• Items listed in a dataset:
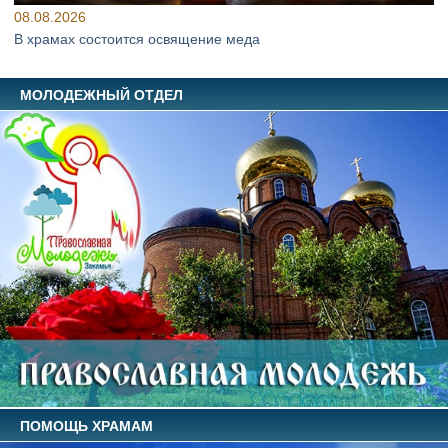
08.08.2026
В храмах состоится освящение меда
МОЛОДЕЖНЫЙ ОТДЕЛ
ПОМОЩЬ ХРАМАМ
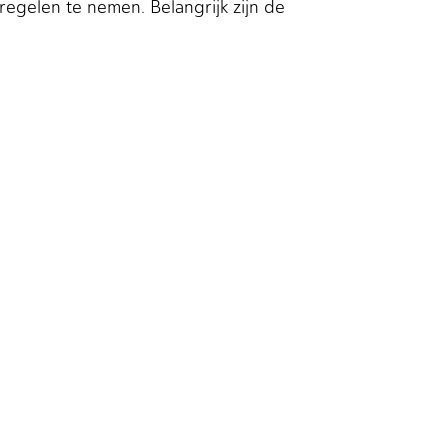
egelen te nemen. Belangrijk zijn de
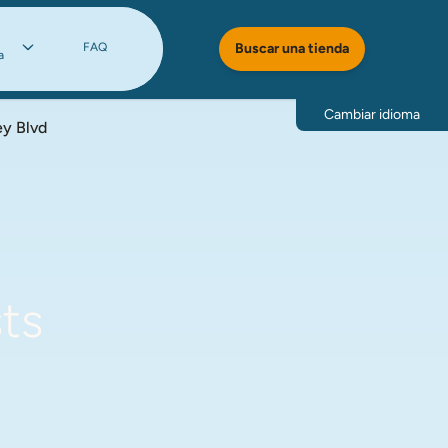
FAQ
Buscar una tienda
a
Cambiar idioma
ey Blvd
ts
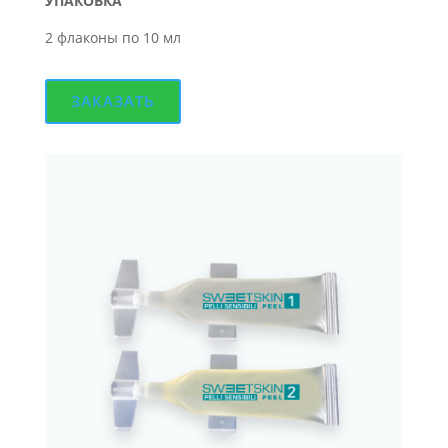
УПАКОВКА
2 флаконы по 10 мл
ЗАКАЗАТЬ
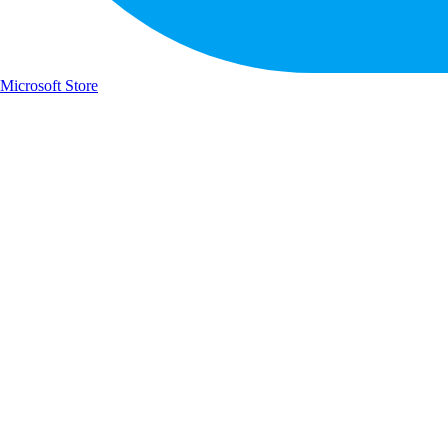
Microsoft Store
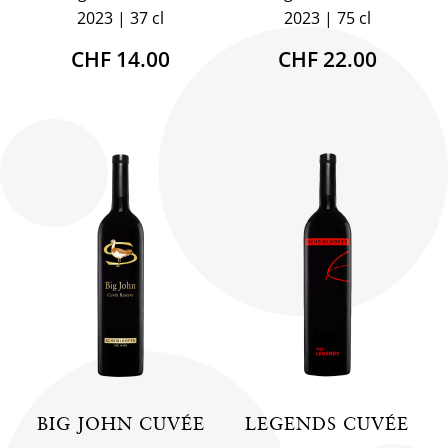
2023
37 cl
2023
75 cl
CHF 14.00
CHF 22.00
BIG JOHN CUVÉE
LEGENDS CUVÉE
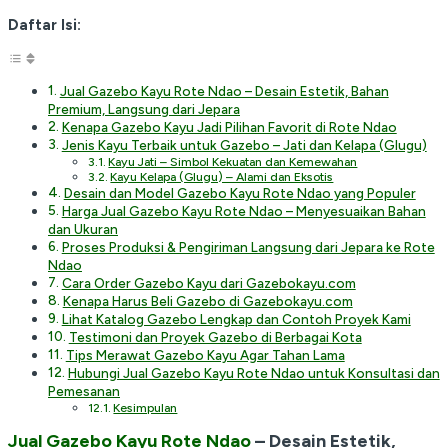
Daftar Isi:
Jual Gazebo Kayu Rote Ndao – Desain Estetik, Bahan
Premium, Langsung dari Jepara
Kenapa Gazebo Kayu Jadi Pilihan Favorit di Rote Ndao
Jenis Kayu Terbaik untuk Gazebo – Jati dan Kelapa (Glugu)
Kayu Jati – Simbol Kekuatan dan Kemewahan
Kayu Kelapa (Glugu) – Alami dan Eksotis
Desain dan Model Gazebo Kayu Rote Ndao yang Populer
Harga Jual Gazebo Kayu Rote Ndao – Menyesuaikan Bahan
dan Ukuran
Proses Produksi & Pengiriman Langsung dari Jepara ke Rote
Ndao
Cara Order Gazebo Kayu dari Gazebokayu.com
Kenapa Harus Beli Gazebo di Gazebokayu.com
Lihat Katalog Gazebo Lengkap dan Contoh Proyek Kami
Testimoni dan Proyek Gazebo di Berbagai Kota
Tips Merawat Gazebo Kayu Agar Tahan Lama
Hubungi Jual Gazebo Kayu Rote Ndao untuk Konsultasi dan
Pemesanan
Kesimpulan
Jual Gazebo Kayu Rote Ndao
– Desain Estetik,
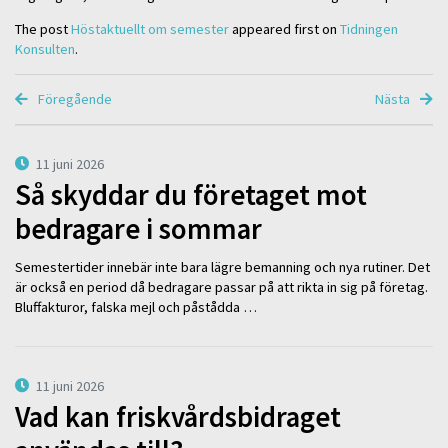
The post
Höstaktuellt om semester
appeared first on
Tidningen
Konsulten
.
Föregående
Nästa
11 juni 2026
Så skyddar du företaget mot
bedragare i sommar
Semestertider innebär inte bara lägre bemanning och nya rutiner. Det
är också en period då bedragare passar på att rikta in sig på företag.
Bluffakturor, falska mejl och påstådda …
11 juni 2026
Vad kan friskvårdsbidraget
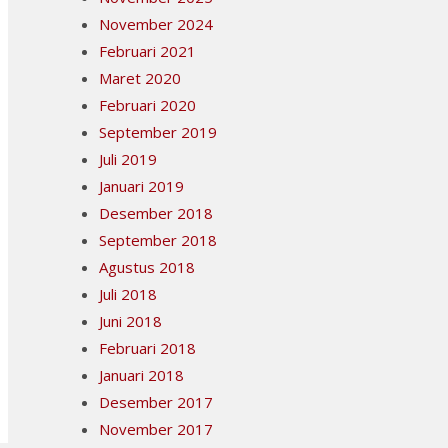
November 2024
Februari 2021
Maret 2020
Februari 2020
September 2019
Juli 2019
Januari 2019
Desember 2018
September 2018
Agustus 2018
Juli 2018
Juni 2018
Februari 2018
Januari 2018
Desember 2017
November 2017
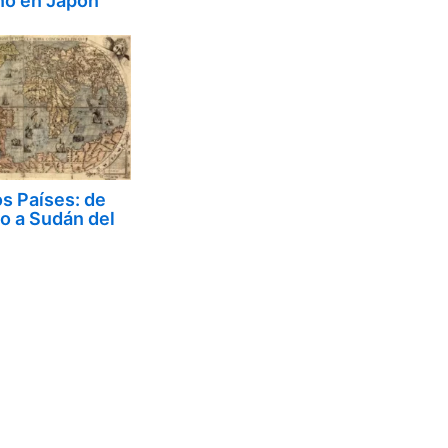
no en Japón
os Países: de
o a Sudán del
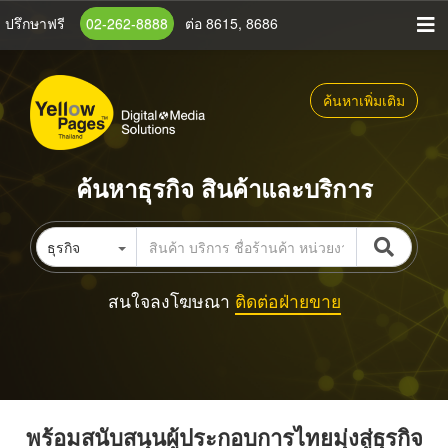
ข้าม
ปรึกษาฟรี
02-262-8888
ต่อ 8615, 8686
ไป
ยัง
เนื้อหา
ค้นหาเพิ่มเติม
หลัก
ค้นหาธุรกิจ สินค้าและบริการ
ธุรกิจ
สนใจลงโฆษณา
ติดต่อฝ่ายขาย
พร้อมสนับสนุนผู้ประกอบการไทยมุ่งสู่ธุรกิจ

• Work request: In the answer, include exactly the lines from the one containing "Desember 2018" through the end of the records above and no pictures at all.

• Answer space:
Desember 2018
September 2018
Agustus 2018
Juli 2018
Juni 2018
Februari 2018
Januari 2018
Desember 2017
November 2017
no en Japón
os Países: de
o a Sudán del
ข้าม
ปรึกษาฟรี
02-262-8888
ต่อ 8615, 8686
ไป
ยัง
เนื้อหา
ค้นหาเพิ่มเติม
หลัก
ค้นหาธุรกิจ สินค้าและบริการ
ธุรกิจ
สนใจลงโฆษณา
ติดต่อฝ่ายขาย
พร้อมสนับสนุนผู้ประกอบการไทยมุ่งสู่ธุรกิจ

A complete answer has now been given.